This project demonstrates how to implement a simple RNN (Recurrent Neural Network) for text generation using TensorFlow and Keras. The model takes a seed text as input and generates new text based on the patterns it has learned during training.
- Getting Started
- Dataset
- Model
- Training
- Text Generation
- Testing
- Improvements
You'll need Python and the following packages installed:
pip install numpy
pip install tensorflow
For this example, we'll use a simple dataset containing one paragraph of text. You can replace this with a larger dataset to achieve better results.
text = "I love machine learning. It is breathtaking! Deep learning and natural language processing are pretty phenomenal."
We'll create a simple RNN model using Keras, a high-level neural networks API that works on top of TensorFlow. The model consists of an input layer, a single LSTM layer, and a dense output layer with a softmax activation function.
model = Sequential()
model.add(LSTM(units, input_shape=(sequence_length, 1)))
model.add(Dense(len(chars), activation="softmax"))
model.compile(loss="categorical_crossentropy", optimizer="adam")

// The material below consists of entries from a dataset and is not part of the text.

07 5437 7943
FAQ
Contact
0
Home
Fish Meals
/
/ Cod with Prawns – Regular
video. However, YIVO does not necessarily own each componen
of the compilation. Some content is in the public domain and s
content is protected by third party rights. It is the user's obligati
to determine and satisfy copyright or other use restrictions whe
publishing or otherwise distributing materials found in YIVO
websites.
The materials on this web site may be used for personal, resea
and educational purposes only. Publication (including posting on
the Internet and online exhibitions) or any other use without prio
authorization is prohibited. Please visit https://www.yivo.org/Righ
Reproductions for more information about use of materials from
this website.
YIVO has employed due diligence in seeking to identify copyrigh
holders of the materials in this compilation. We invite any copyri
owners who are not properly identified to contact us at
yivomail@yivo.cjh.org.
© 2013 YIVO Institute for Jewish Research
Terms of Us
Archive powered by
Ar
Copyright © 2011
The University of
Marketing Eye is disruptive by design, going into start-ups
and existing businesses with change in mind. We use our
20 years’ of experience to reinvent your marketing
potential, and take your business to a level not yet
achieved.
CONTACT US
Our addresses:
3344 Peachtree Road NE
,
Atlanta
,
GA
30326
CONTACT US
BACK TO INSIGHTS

We train the model on the dataset, using a sliding window approach to create input-output pairs from the text. The model learns to predict the next character in the sequence, given the previous characters.
for epoch in range(epochs):
for i in range(len(input_sequences)):
input_seq = input_sequences[i]
output_char = output_chars[i]
model.fit(input_seq, output_char, epochs=1, batch_size=1, verbose=2)

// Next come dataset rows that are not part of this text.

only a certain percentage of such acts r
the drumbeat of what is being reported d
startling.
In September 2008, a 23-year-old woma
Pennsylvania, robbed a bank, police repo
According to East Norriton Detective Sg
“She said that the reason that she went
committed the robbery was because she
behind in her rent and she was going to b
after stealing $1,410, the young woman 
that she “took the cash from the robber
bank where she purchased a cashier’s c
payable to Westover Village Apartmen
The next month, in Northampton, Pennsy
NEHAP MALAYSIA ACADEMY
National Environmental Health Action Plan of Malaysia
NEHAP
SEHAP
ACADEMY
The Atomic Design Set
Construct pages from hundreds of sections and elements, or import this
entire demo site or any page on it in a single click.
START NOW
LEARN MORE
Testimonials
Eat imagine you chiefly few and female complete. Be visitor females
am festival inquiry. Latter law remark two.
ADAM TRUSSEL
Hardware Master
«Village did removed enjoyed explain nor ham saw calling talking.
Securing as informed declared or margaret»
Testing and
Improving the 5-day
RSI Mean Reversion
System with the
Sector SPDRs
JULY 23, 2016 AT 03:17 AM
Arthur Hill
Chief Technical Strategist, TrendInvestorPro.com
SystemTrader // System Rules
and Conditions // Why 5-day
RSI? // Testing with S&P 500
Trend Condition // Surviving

After training, we can generate new text using the generate_text function. The function takes a seed text and generates a specified number of characters based on the seed text and the learned patterns.
seed_text = "I love mach"
generated_text = generate_text(seed_text, 50)

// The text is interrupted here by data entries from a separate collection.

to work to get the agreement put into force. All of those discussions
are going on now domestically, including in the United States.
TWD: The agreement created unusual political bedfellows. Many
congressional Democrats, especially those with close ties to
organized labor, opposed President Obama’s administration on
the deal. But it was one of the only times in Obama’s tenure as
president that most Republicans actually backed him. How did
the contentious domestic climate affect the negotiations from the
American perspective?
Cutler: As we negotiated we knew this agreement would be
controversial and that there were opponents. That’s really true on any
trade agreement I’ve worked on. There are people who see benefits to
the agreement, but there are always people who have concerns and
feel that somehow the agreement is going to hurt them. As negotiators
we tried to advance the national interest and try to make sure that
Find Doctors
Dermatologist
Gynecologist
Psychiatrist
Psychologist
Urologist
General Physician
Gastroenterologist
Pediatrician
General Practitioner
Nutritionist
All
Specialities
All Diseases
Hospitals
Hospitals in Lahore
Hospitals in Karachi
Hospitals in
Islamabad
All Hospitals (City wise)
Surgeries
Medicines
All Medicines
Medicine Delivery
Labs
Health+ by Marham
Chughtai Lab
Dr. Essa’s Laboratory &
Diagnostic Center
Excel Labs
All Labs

print("Generated text:", generated_text)
To ensure our code is working as expected, we can create a simple unit test that checks if the length of the generated text is equal to the specified number of characters.
def test_generate_text():
seed_text = "I love mach"
num_chars = 50
generated_text = generate_text(seed_text, num_chars)
assert len(generated_text) == len(seed_text) + num_chars
This is a basic example, and there is room for improvement. To enhance the quality of the generated text, consider:
- Using a larger dataset
- Training the model for more epochs
- Experimenting with more complex architectures (e.g., LSTM or GRU networks)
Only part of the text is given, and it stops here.